## [Available data]
● ● ● ● ●

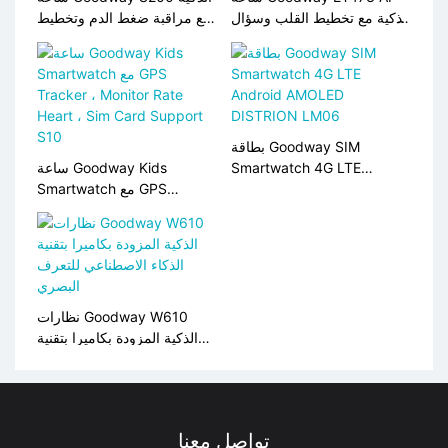
الذكية مع تخطيط القلب وسؤال
مع مراقبة ضغط الدم وتخطيط
وجواب بالذكاء الاصطناعي
القلب
بطاقة Goodway SIM
Smartwatch 4G LTE
ساعة Goodway Kids
Android AMOLED
Smartwatch مع GPS
Tracker ، Monitor Rate
DISTRION LM06
Heart ، Sim Card Support
S10
نظارات Goodway W610
الذكية المزودة بكاميرا بتقنية
الذكاء الاصطناعي للتعرف
البصري
تواصل معنا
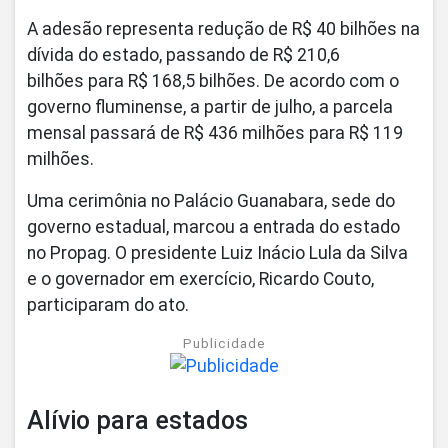
A adesão representa redução de R$ 40 bilhões na
dívida do estado, passando de R$ 210,6
bilhões para R$ 168,5 bilhões. De acordo com o
governo fluminense, a partir de julho, a parcela
mensal passará de R$ 436 milhões para R$ 119
milhões.
Uma cerimônia no Palácio Guanabara, sede do
governo estadual, marcou a entrada do estado
no Propag. O presidente Luiz Inácio Lula da Silva
e o governador em exercício, Ricardo Couto,
participaram do ato.
Publicidade
Alívio para estados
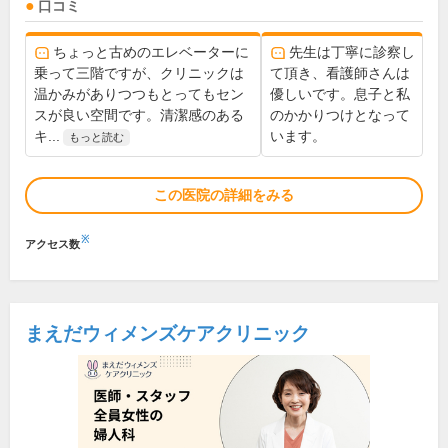
口コミ
ちょっと古めのエレベーターに
先生は丁寧に診察し
乗って三階ですが、クリニックは
て頂き、看護師さんは
温かみがありつつもとってもセン
優しいです。息子と私
スが良い空間です。清潔感のある
のかかりつけとなって
キ...
います。
もっと読む
この医院の詳細をみる
※
アクセス数
まえだウィメンズケアクリニック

● ● ● ● ●

Everything from the line containing "温かみがありつつもとってもセン" to the bottom of the listing is to be set down exactly; leave out all other lines.

## [Result for this task]
温かみがありつつもとってもセン
優しいです。息子と私
スが良い空間です。清潔感のある
のかかりつけとなって
キ...
います。
もっと読む
この医院の詳細をみる
※
アクセス数
まえだウィメンズケアクリニック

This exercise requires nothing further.